Le sourire de Davie était tombé, remplacé par une grimace mi-amère, mi-amusée.
« Si on se revoit… J’aurais dû piger. T’es ici pour les chiens, pas vrai ? »
Cutlass lui jeta un coup d’œil rapide. Il ne répondit pas.
« T’es pas le seul, dit Davie. Ils arrivent comme des mouches. Tu veux un conseil gratis ?
— J’ai jamais trop écouté les conseils…
— En voilà un quand même. Tu me donnes cinquante billets et je te fais une grande fête, et puis tu retournes d’où tu viens. C’est la meilleure solution.
— Mais c’est pas ma solution à moi. »
Davie hocha la tête. Elle allongea le bras, posa ses mains sur le cadre du pare-brise.
« Y a pas un passeur qui voudra t’emmener. Ce truc des chiens les a rendus tous fous. Ils voient d’un très sale œil arriver des professionnels, et c’est pareil pour ceux des trois terres. Pas un passeur ne fera ce que les Tollmen ont interdit de faire. T’es pas le premier, tu sais ?

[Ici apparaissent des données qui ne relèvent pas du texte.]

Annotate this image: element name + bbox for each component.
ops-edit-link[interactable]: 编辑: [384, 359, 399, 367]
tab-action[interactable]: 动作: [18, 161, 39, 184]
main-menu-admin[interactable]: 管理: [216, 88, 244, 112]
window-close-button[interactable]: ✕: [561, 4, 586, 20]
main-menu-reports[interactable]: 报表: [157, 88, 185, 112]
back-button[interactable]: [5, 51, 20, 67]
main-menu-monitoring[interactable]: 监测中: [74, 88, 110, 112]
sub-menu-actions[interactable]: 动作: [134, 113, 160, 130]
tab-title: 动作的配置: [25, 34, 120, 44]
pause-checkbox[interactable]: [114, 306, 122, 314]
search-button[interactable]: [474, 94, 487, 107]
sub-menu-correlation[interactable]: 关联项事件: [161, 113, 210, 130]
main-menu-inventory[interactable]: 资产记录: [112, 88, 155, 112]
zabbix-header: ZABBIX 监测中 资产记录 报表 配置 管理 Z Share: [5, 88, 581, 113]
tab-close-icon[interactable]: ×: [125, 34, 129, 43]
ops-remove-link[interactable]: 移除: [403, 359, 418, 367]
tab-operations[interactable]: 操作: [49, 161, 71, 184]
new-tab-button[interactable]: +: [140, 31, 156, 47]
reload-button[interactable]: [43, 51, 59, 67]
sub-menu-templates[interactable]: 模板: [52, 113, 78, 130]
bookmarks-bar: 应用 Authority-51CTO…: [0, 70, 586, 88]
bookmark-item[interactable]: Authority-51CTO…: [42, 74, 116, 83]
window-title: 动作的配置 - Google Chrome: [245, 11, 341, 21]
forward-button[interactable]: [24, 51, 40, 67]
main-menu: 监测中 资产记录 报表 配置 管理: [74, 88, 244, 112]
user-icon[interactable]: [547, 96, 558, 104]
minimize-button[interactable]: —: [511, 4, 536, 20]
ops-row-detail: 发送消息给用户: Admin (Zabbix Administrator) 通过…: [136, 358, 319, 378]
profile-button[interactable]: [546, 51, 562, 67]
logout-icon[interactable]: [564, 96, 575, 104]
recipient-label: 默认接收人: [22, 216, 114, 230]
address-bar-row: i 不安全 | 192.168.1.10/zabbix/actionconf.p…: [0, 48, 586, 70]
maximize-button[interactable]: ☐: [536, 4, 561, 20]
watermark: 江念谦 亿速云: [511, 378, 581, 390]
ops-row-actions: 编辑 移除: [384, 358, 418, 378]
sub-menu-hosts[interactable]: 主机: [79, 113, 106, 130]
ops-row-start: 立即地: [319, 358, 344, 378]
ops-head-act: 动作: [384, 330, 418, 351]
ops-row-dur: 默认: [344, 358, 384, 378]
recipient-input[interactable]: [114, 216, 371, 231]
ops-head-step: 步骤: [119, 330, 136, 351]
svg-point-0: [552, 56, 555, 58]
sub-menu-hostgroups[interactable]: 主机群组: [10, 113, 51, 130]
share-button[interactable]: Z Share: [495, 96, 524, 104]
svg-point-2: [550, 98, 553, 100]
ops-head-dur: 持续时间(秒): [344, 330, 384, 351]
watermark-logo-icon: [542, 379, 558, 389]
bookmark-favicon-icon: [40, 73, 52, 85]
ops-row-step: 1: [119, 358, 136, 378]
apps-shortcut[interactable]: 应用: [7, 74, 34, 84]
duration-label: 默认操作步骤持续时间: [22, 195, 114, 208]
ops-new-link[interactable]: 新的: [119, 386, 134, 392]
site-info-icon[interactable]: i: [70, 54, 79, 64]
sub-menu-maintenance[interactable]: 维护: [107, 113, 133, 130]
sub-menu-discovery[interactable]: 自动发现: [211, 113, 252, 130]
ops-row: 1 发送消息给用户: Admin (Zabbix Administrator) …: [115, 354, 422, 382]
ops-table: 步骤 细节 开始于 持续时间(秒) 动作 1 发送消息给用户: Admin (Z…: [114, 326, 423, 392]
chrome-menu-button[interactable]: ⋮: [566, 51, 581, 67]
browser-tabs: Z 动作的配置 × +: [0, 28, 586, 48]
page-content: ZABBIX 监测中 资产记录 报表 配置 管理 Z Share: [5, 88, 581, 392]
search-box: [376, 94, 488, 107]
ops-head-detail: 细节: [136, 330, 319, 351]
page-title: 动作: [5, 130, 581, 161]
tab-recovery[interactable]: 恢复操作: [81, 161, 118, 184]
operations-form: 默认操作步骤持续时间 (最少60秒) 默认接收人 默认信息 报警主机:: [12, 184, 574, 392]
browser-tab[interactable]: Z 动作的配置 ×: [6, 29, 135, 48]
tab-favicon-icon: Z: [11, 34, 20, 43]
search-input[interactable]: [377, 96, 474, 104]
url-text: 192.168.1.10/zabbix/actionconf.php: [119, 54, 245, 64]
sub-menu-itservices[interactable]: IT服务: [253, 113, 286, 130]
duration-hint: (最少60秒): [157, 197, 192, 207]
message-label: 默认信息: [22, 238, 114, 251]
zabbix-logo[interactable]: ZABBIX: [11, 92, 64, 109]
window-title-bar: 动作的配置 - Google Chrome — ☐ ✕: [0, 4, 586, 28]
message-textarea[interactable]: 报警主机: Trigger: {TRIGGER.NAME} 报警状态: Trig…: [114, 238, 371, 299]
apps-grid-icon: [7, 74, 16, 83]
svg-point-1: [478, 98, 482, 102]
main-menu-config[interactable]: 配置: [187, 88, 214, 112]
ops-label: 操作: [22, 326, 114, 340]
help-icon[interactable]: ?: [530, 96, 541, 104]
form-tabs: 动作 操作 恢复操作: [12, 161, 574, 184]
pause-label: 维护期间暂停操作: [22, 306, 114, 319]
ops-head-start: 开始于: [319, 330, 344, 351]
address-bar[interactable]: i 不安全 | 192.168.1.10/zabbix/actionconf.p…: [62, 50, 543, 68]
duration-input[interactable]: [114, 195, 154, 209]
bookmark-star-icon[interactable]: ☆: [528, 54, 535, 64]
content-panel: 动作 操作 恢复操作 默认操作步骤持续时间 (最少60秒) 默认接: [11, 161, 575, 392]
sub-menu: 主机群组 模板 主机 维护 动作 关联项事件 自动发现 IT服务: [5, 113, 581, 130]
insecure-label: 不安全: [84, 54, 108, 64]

— J’imagine… Ils sont beaucoup ?
— Tu veux dire : des professionnels ?
— Appelle-les comme ça si tu veux.
— Ils sont pas mal. Depuis quelques jours. Mais je sais pas combien restent en vie, ni combien sont repartis, après avoir compris.
— Vingt-cinq billets pour que tu me guides, ça va ?
Elle laissa retomber ses bras. Sa jupe fendue s’ouvrit, découvrant totalement sa cuisse nue. Elle hocha la tête.
« C’est dommage », dit-elle.
En ayant l’air de le penser réellement.